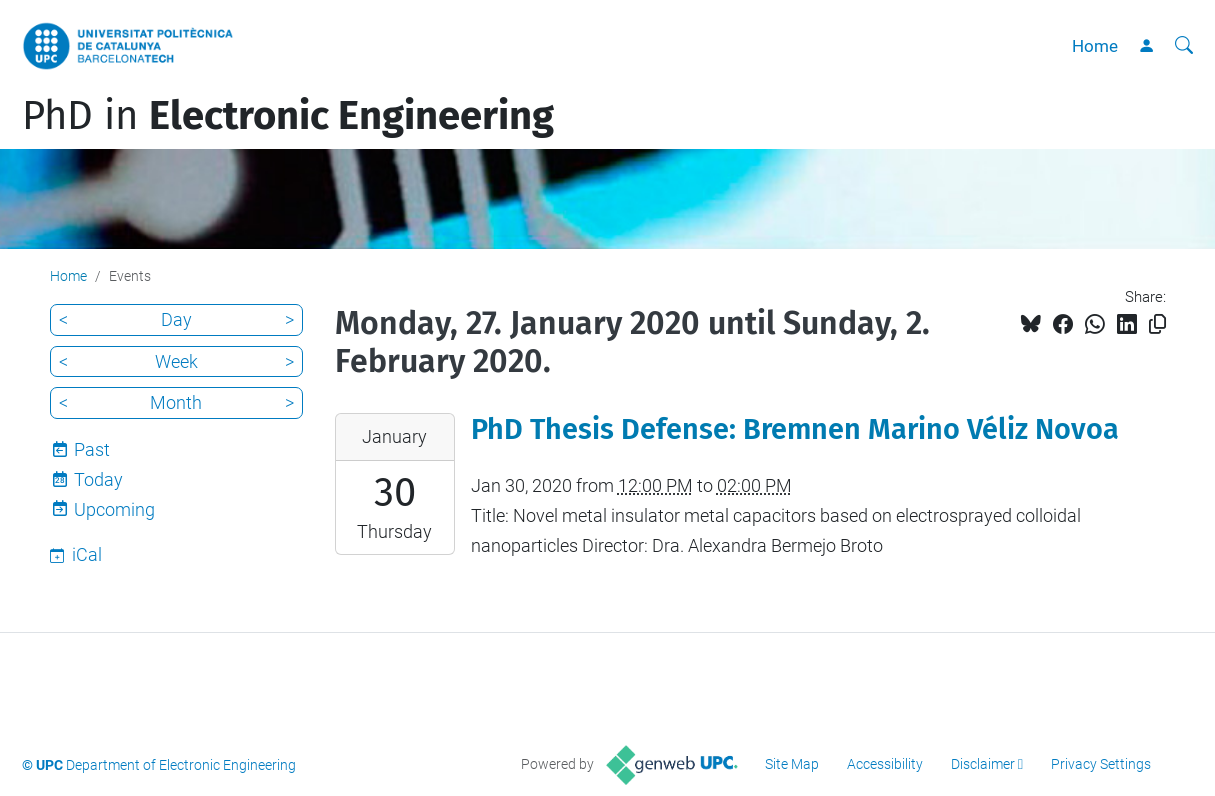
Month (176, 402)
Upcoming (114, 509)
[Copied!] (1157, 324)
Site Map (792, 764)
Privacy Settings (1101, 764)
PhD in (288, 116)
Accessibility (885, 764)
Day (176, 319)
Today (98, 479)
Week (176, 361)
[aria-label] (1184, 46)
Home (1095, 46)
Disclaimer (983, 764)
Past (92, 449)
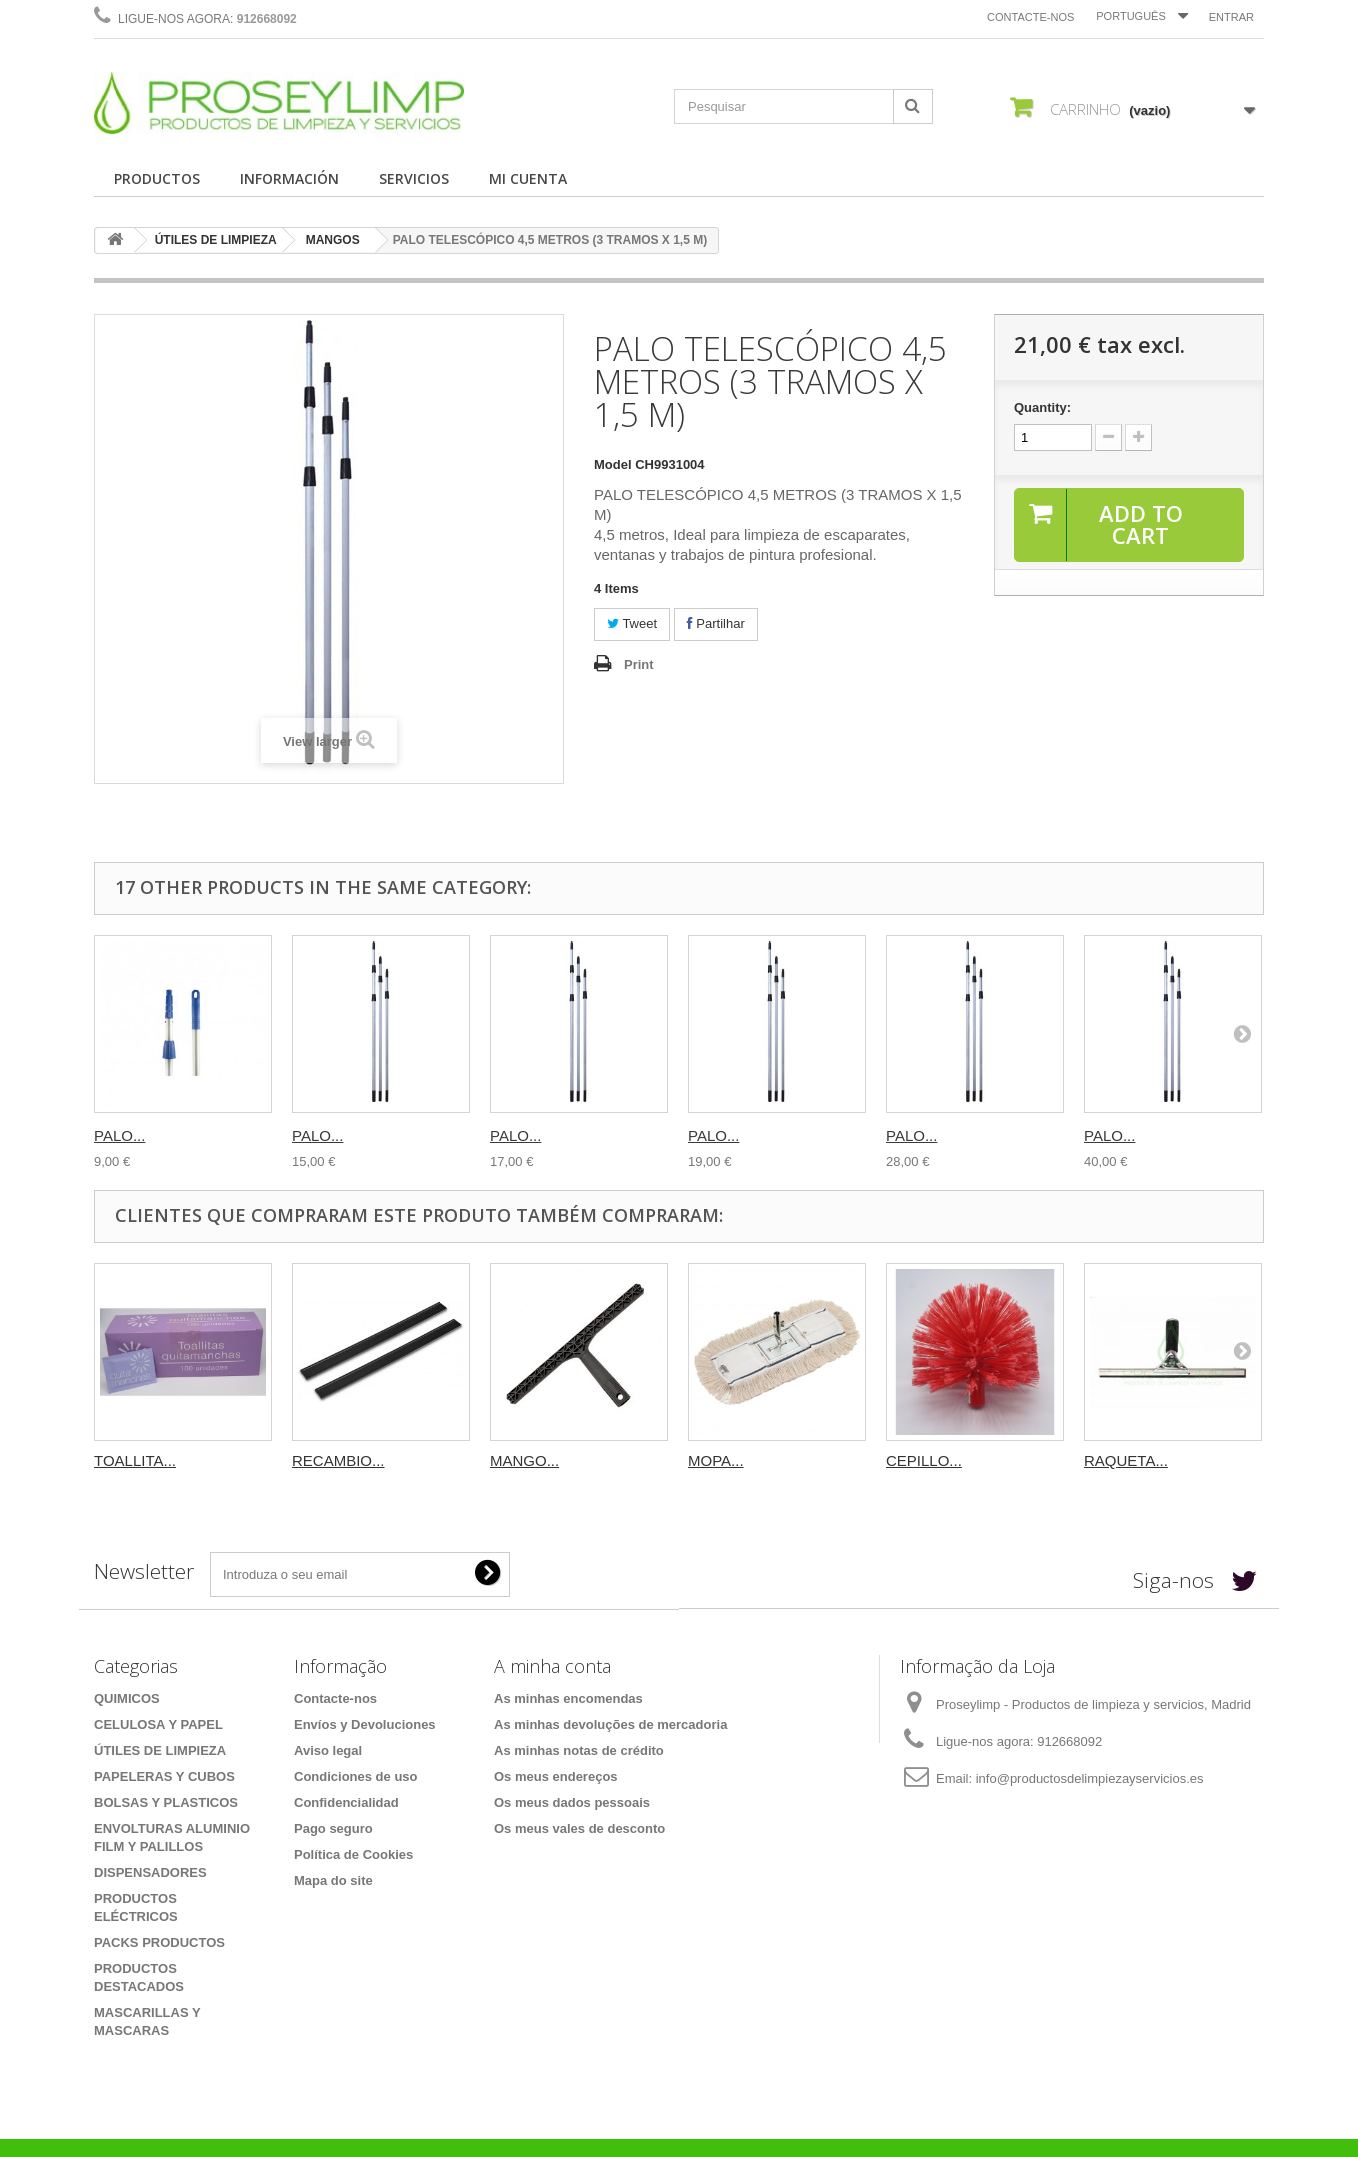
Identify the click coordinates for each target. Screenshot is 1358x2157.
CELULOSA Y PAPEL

::::

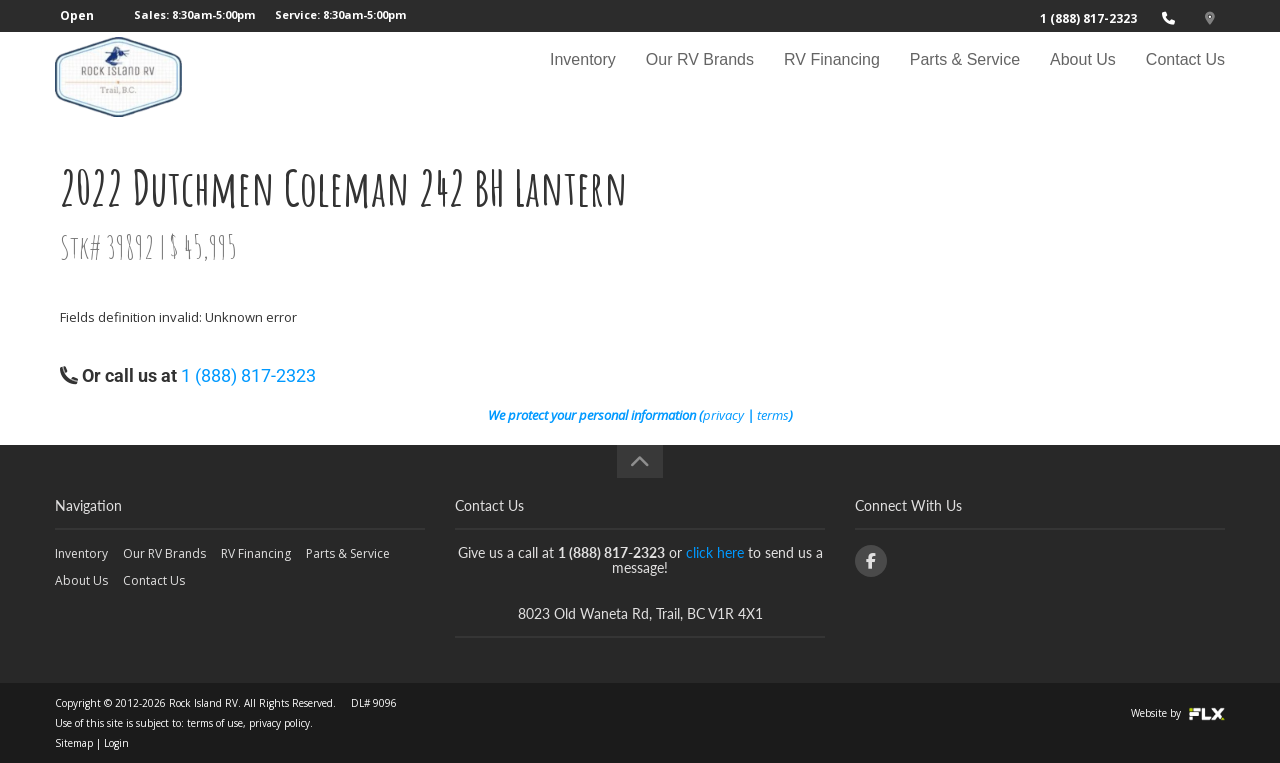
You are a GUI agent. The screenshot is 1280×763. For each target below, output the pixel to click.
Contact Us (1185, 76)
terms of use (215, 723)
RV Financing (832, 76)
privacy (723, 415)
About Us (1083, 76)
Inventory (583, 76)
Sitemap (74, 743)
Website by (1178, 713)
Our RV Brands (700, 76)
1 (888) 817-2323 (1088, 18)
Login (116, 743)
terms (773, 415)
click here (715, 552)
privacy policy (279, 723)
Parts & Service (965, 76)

::::

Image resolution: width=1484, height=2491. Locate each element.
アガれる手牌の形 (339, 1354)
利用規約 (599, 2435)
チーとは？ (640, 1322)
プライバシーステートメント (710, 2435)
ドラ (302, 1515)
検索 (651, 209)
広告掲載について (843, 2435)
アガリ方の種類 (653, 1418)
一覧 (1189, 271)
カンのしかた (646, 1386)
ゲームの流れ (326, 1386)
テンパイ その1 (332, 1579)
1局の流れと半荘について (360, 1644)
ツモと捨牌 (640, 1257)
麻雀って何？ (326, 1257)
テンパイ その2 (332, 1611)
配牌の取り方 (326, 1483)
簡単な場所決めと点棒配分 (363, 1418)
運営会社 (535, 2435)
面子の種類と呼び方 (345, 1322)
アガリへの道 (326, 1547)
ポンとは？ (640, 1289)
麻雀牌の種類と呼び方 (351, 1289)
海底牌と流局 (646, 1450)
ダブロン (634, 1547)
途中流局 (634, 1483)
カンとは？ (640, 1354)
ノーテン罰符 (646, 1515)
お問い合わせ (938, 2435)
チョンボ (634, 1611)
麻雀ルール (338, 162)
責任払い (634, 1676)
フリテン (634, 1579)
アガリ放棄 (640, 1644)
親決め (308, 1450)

::::

**Instructions for the task**
Out of the data above, set down the lines from the one with "Contact Us (1185, 76)" to the one with "Parts & Service (965, 76)", both included, exactly as written and with no additions.

**Completed task**
Contact Us (1185, 76)
terms of use (215, 723)
RV Financing (832, 76)
privacy (723, 415)
About Us (1083, 76)
Inventory (583, 76)
Sitemap (74, 743)
Website by (1178, 713)
Our RV Brands (700, 76)
1 (888) 817-2323 (1088, 18)
Login (116, 743)
terms (773, 415)
click here (715, 552)
privacy policy (279, 723)
Parts & Service (965, 76)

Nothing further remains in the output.